The Narada Bhakti Sutra is didactic and religious in spirit, but this new translation and interpretation by Dr Alka Tyagi is an attempt to elucidate bhakti in all its facets without the need for the religious paraphernalia. The focus of this text is to reveal bhakti as a methodical approach that can lead to an experience of Supreme Love by which it is defined.
There are two streams of thought that go hand in hand in the text. The first line of thought indicates bhakti (the Supreme Love) as a progressive path towards a goal. The second line of thought conveys bhakti as a path which is simultaneously the goal as well. For those who are clearly emotionally inclined, it is easy to choose the second line of thought where bhakti is the goal itself.
Those who are intellectually inclined might find it difficult in the beginning to exercise unconditional love. For them, the first line of thought will work better. They can consciously choose bhakti (the path of love) as a step by step progressive path towards fulfilment and joy in life. For them, the rules of truth, non-violence, non-duality along with the rituals of ekadagadha-bhakti (the elevenfold bhakti) as prescribed by Sage Narada could be helpful techniques.
Bhakti, whether it is adopted as a process or is taken up as a goal, is a means to direct the emotional energy in every human being in a positive direction in order to experience and attain fullness in life.

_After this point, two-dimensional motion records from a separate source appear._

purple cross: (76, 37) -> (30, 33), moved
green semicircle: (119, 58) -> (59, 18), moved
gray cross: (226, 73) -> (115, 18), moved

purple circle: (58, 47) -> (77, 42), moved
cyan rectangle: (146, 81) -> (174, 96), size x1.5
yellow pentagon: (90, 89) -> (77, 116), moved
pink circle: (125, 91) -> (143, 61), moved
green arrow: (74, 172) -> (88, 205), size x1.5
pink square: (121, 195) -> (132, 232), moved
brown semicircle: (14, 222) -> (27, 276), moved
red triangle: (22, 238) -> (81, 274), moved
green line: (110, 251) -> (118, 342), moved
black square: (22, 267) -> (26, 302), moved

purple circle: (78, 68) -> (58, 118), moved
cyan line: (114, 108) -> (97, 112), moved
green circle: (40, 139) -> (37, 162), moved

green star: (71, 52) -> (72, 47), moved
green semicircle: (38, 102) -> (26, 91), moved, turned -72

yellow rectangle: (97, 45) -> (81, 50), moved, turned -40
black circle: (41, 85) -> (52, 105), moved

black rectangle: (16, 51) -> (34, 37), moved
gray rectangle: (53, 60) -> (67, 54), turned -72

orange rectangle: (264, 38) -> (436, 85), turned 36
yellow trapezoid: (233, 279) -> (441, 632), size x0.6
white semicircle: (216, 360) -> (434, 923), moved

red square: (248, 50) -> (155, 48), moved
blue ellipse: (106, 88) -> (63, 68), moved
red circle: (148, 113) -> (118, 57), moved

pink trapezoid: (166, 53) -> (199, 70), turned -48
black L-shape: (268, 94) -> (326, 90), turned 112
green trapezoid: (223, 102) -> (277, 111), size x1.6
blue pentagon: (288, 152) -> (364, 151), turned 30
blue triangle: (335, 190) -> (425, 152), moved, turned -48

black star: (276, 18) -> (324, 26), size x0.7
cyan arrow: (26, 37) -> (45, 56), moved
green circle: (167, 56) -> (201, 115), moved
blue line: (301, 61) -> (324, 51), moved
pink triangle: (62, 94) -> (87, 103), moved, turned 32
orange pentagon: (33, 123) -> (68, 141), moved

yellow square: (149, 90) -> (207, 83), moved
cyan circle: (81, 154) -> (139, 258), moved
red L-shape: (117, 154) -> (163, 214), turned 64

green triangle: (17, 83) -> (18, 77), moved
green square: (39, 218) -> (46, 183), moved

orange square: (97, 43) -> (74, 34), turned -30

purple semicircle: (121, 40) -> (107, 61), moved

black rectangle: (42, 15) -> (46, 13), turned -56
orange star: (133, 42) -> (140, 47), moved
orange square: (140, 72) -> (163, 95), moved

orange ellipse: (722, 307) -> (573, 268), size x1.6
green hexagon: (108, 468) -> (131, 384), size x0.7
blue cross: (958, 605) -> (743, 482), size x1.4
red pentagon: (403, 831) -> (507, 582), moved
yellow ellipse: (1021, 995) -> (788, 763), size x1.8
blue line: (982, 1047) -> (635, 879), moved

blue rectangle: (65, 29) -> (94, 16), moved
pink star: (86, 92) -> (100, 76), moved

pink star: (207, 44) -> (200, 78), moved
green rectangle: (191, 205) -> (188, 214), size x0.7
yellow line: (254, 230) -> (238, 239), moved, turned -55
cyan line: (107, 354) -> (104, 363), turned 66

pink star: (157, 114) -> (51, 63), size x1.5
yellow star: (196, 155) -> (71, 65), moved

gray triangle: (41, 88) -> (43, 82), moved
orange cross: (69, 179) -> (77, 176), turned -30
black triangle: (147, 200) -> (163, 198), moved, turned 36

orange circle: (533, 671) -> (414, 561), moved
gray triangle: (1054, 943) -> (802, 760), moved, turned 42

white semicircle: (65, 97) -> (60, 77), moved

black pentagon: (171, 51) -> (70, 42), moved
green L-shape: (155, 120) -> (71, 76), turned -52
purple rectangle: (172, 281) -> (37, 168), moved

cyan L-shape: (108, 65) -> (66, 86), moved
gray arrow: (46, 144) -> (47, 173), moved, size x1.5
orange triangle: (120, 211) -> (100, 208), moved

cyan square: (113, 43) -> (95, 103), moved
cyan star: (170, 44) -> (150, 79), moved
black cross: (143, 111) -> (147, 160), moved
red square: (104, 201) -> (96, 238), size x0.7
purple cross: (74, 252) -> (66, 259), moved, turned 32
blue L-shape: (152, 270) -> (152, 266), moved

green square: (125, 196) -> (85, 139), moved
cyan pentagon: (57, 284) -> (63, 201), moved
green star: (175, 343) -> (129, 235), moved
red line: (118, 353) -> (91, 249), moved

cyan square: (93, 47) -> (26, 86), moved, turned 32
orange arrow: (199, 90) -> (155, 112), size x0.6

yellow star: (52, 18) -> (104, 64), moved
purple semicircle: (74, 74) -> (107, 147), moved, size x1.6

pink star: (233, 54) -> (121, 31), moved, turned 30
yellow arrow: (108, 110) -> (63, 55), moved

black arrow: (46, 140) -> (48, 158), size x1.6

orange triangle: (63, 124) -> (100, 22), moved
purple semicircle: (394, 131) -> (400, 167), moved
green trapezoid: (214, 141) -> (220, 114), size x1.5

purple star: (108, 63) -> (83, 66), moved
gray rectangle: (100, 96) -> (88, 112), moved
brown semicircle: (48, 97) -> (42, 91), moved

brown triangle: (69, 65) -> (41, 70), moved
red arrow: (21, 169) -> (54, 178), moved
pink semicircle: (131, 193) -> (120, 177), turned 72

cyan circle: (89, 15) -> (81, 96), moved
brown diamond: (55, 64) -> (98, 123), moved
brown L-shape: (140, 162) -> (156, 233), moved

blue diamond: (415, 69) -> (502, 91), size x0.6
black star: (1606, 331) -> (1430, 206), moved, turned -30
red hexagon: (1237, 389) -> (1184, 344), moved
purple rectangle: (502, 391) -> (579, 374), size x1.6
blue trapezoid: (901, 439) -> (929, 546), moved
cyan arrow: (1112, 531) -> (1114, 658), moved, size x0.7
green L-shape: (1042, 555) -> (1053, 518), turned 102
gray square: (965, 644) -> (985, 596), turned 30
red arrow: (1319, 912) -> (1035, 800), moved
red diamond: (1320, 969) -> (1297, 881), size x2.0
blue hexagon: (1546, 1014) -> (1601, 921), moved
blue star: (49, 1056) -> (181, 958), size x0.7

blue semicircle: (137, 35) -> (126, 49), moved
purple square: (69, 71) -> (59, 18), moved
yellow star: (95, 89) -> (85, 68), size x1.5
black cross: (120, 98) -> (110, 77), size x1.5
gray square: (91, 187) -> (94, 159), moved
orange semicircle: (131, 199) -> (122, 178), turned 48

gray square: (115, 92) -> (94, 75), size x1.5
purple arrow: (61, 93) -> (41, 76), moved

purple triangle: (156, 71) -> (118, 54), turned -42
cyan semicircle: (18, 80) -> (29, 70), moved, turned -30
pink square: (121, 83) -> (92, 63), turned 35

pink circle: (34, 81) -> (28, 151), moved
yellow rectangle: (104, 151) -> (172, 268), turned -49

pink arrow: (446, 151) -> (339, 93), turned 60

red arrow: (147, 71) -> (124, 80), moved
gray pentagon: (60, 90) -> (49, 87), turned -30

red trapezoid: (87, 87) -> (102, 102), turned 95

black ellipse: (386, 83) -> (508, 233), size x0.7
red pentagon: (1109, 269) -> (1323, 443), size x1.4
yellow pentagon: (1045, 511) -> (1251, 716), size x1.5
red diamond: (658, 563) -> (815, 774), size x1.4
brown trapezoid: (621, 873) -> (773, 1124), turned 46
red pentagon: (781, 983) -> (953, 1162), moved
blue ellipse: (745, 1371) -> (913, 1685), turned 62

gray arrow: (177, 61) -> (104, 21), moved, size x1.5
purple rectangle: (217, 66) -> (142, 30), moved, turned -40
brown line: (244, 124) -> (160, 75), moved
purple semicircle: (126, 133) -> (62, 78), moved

Dr Alka Tyagi, a bilingual poet, translator and critic, teaches English at Dyal Singh (Evening) College, University of Delhi. She has her doctoral degree from School of Arts and Aesthetics, JNU on medieval Bhakti poets Andal and Akka Mahadevi. Her thesis was published as Andal and Akka Mahadevi: Feminity to Divinity (2014). She writes poetry in Hindi and English. The Hindi collections are Sun ri Sakhi (2009) and Amaltas (2014) and English collection is Whispers at the Ganga Ghat (2014). She has translated Bhavani Prasad Mishra's award-winning Hindi poetry collection A Woven Rope for Sahitya Akademi. Dr Tyagi has co-edited, Gendered Space, an anthology of short stories translated from Indian languages into English. She has co-edited Literary Aesthetics and Conflict Studies (2018). She has edited English translation of Kalidasa's Abhijnanasakuntalam. She has also collected and rewritten a collection of oral and folk tales of wisdom published as Healing Tales. Her areas of interest include Bhakti, Yoga and Kashmir Saivagamas.
She is trained in Satyananda Yoga from Bihar School of Yoga, Munger and teaches Yoga at various platforms in India and abroad, along with her academic engagements. email : [email protected]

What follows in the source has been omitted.